S3 Historial Data
This example will deploy the service gateway, with Historial Databases (HDBs) that mount S3 buckets.
You will need:
- An existing cloud storage bucket
- An existing Kubernetes cluster or permission to create one
- local copy of sym file, and par.txt for the cloud storage buckets
- Kubernetes secrets for a Kx license and image pull secrets
- Kubernetes service account with S3 Read Access, named
kx-s3-read-access
.
Note
Image pull secrets and Kx license info variables are named kx-repo-access
and kx-license-info
respectively.
You may need to rename these references.
For reference on starting a new cluster, see:
Introducing fine-grained IAM roles for service accounts
Uploading your database to S3
Skip this section if you already have uploaded your database to S3.
To upload a database to S3, use aws s3 cp
.
aws s3 cp "/path/to/file.txt" s3://kxinsights-marketplace-data/ --recursive
For reference, if you want to try out this example and you have no database in mind, a very simple database of n-rows per date can be created with:
// generate data for today + last few days
n:1000000;
d:asc .z.d - til 3;
{[d;n]sv[`;.Q.par[`:data/;d;`trade],`]set .Q.en[`:data/;([]sym:`$'n?.Q.A;time:("p"$d)+til n;price:n?100f;size:n?50f)];}[;n] each d;
Note the sym
file at the top of the database directory.

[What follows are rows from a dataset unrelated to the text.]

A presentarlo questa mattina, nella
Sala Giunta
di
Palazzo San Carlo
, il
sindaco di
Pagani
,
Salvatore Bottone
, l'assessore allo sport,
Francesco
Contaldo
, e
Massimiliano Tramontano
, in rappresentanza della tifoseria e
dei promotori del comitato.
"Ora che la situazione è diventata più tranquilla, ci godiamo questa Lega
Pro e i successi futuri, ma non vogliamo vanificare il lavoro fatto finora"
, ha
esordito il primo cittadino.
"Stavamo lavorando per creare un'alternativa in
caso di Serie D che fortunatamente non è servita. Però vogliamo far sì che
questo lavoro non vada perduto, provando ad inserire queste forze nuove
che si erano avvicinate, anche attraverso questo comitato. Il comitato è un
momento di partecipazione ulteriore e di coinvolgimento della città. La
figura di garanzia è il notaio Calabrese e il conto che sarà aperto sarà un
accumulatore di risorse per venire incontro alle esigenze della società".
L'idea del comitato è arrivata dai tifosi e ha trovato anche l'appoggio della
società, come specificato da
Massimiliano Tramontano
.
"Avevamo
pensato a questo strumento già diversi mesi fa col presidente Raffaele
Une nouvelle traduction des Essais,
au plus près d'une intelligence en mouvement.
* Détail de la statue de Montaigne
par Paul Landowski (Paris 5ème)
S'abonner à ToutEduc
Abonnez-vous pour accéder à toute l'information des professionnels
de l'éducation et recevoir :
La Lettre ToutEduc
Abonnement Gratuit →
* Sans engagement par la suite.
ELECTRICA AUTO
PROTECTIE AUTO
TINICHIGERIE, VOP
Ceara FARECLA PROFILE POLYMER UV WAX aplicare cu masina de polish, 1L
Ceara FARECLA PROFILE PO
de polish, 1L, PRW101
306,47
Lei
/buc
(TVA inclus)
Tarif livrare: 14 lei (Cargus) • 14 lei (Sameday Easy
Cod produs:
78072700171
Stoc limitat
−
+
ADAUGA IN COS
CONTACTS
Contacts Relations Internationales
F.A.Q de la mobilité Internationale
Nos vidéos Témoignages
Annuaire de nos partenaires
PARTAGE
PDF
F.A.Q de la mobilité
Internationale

You will need this file later. Do not confuse this with the sym column inside the trade table.
data
├── 2022.05.02
│ └── trade
│ ├── price
│ ├── size
│ ├── sym
│ └── time
├── 2022.05.03
│ └── trade
│ ├── price
│ ├── size
│ ├── sym
│ └── time
├── 2022.05.04
│ └── trade
│ ├── price
│ ├── size
│ ├── sym
│ └── time
└── sym
Creating a cluster
An example kubernetes configuration file is available here.
This example describes the canonical trade and quote schemas used in many KX proof of concepts. If you are not using trades or quotes data, you will need to modify the assembly section within the s3Deployment.yml to correct the schema.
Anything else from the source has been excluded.